От каждой немецкой части требовали ускоренного продвижения и абсолютной безжалостности к противнику. Приказы исходили от самого Гитлера.
В 4 часа 30 минут 2 сентября генерал Карл Бодеп-шатц послал указания командирам соединений люфтваффе, участвующим в операциях: «Назначенные военные объекты к настоящему времени в основном подавлены. Фельдмаршал Геринг предоставляет командирам на местах большую свободу при выборе целей. Теперь можно подвергать атакам с воздуха города и другие объекты, где вероятнее всего можно добиться военного или политического эффекта».
Уже через час после отправки такого указания самолеты «Дорнье-17» стали загружать бомбами для осуществления первого налета на центр Варшавы. В ту ночь на воскресенье польская столица оказалась в буквальном смысле слова в огне.
Когда английский кабинет собрался на экстренное заседание в 4 часа 30 минут 2 сентября, Чемберлен и Галифакс сразу же почувствовали, что их коллеги разгневаны. Наконец они начали реагировать на яростное возмущение и тревогу английского народа, вызванные нерасторопностью их руководителей. Газеты пестрели сообщениями об агонии Польши; заголовки редакционных статей кричали: «Почему медлим, чего ждем?»
Галифакс осторожно оправдывал свою нерешительность, вместе с премьер-министром возлагая за это вину на французов:
«Беда в том, что французы не хотят предъявлять никакого ультиматума до завтрашнего полудня (воскресенье, 3 сентября), чтобы затем дать немцам сорокавосьмичасовой срок».
«Это только позволит немцам захватить побольше территории и убить побольше поляков! — заявил Хор-Бели-ша.— Во всяком случае, какое имеет значение, что делают французы? Вопрос в том, чтобы Англия выполнила свои обязательства».
Вокруг стола послышались приглушенные голоса одобрения. Ледяным голосом Чемберлен сказал, что будет плохо, если английский и французский ультиматумы не будут согласованы по времени. На это заявление несколько министров энергично замотали головой в знак несогласия и неохотно поддержали текст заявления, которое Галифакс должен был вечером зачитать в палате лордов, а премьер-министр — в палате общин. Депутаты парламента ждали их выступлений уже с 2 часов 45 минут.
Галифакс должен был подняться на трибуну раньше премьер-министра и объявить позицию правительства. Собравшиеся пэры палаты лордов выслушали его, соблюдая вежливое молчание. «Все прошло вполне хорошо»,— говорил Галифакс впоследствии.
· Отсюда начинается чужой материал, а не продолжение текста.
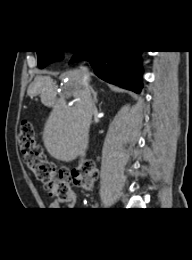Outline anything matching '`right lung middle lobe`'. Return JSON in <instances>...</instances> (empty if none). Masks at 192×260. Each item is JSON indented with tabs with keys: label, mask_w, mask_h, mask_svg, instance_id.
Segmentation results:
<instances>
[{
	"label": "right lung middle lobe",
	"mask_w": 192,
	"mask_h": 260,
	"mask_svg": "<svg viewBox=\"0 0 192 260\" xmlns=\"http://www.w3.org/2000/svg\"><path fill=\"white\" fill-rule=\"evenodd\" d=\"M38 66L44 68L48 64L63 58V51H37Z\"/></svg>",
	"instance_id": "1"
}]
</instances>
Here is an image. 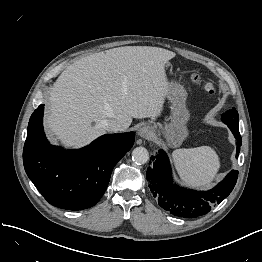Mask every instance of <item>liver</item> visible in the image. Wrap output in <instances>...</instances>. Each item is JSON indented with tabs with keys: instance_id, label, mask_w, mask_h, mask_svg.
Returning <instances> with one entry per match:
<instances>
[{
	"instance_id": "obj_1",
	"label": "liver",
	"mask_w": 262,
	"mask_h": 262,
	"mask_svg": "<svg viewBox=\"0 0 262 262\" xmlns=\"http://www.w3.org/2000/svg\"><path fill=\"white\" fill-rule=\"evenodd\" d=\"M175 53L150 46L109 49L77 60L50 90L46 125L67 146H82L118 120L156 118L167 97L165 64Z\"/></svg>"
}]
</instances>
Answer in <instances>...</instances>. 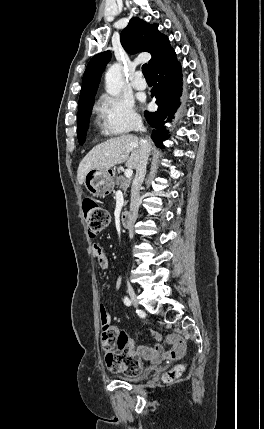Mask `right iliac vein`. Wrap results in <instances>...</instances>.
Segmentation results:
<instances>
[{
  "instance_id": "obj_1",
  "label": "right iliac vein",
  "mask_w": 264,
  "mask_h": 429,
  "mask_svg": "<svg viewBox=\"0 0 264 429\" xmlns=\"http://www.w3.org/2000/svg\"><path fill=\"white\" fill-rule=\"evenodd\" d=\"M127 291H128V294L130 296L131 301L135 305H137L138 304V300H137V297H136V293H135L133 287L131 286V284L129 282H127ZM135 308L138 310L140 307L137 305Z\"/></svg>"
}]
</instances>
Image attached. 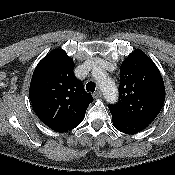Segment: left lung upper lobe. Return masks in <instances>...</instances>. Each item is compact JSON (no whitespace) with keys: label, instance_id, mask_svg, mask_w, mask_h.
I'll return each instance as SVG.
<instances>
[{"label":"left lung upper lobe","instance_id":"5c2ea615","mask_svg":"<svg viewBox=\"0 0 175 175\" xmlns=\"http://www.w3.org/2000/svg\"><path fill=\"white\" fill-rule=\"evenodd\" d=\"M119 101L108 108L112 115L152 122L165 101L163 78L154 62L135 50L120 68Z\"/></svg>","mask_w":175,"mask_h":175}]
</instances>
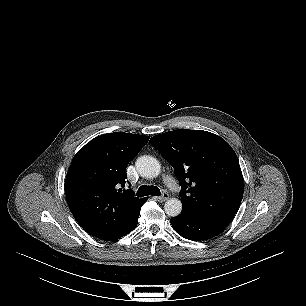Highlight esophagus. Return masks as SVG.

Весьма показательно для личности Галифакса, что после выступления он даже нс удосужился явиться к Невилю Чемберлену или в Форин Оффис, где мог бы узнать, что Варшава только что подверглась бомбардировке с воздуха; вместо этого он направился через Грин-парк, мимо Букингемского дворца к себе домой на Итон-сквер. С наслаждением приняв ванну, он надел вечерний костюм; сегодня был день рождения его супруги и ему даже в голову не пришло отказаться от намеченного по такому случаю торжественного ужина в ресторане. В 8 часов 30 минут вечера он уже спускался по лестнице вместе со своей супругой, направляясь в ресторан, когда его догнал дворецкий. «Сэр, вас просит к телефону премьер-министр»,— сказал он.
Чемберлен был сильно взволнован. «Не можете ли вы немедленно прибыть ко мне? — спросил он Галифакса.— В палате общин произошли кое-какие неприятности».
«Я никогда не слышал столь взволнованного голоса премьер-министра»,— отмечал впоследствии Галифакс.
В палате общин действительно возникли неприятности. Точно такое же заявление, какое зачитал Галифакс и которое не вызывало ни малейшего возбуждения у пэров королевства, привело в бешенство большинство членов палаты общин. Не помогло и высокомерие Чемберлена. «Странный он человек,— отмечал Никольсон.— Мы ожидали от него драматического заявления. Но ничего не последовало. Когда он закончил свое выступление и сел, стало очевидно, что у правительства нет определенного решения. На мгновение палата замерла от изумления. Не готовится ли новый Мюнхен?»
После премьера выступил Артур Гринвуд, исполнявший обязанности лидера лейбористской оппозиции. К его изумлению, возгласы одобрения раздались не только со стороны рядов оппозиции, но и со стороны консерваторов, встретивших заявление своего собственного лидера ледяным молчанием.
«Вы говорите от имени всей Англии!» — выкрикнул консерватор Роберт Бутби.
Гринвуд засыпал премьер-министра вопросами: «Почему такое промедление? А как же с обязательствами, взятыми правительством перед Польшей? Двадцать четыре часа правительство проявляет нерешительность, что это значит?»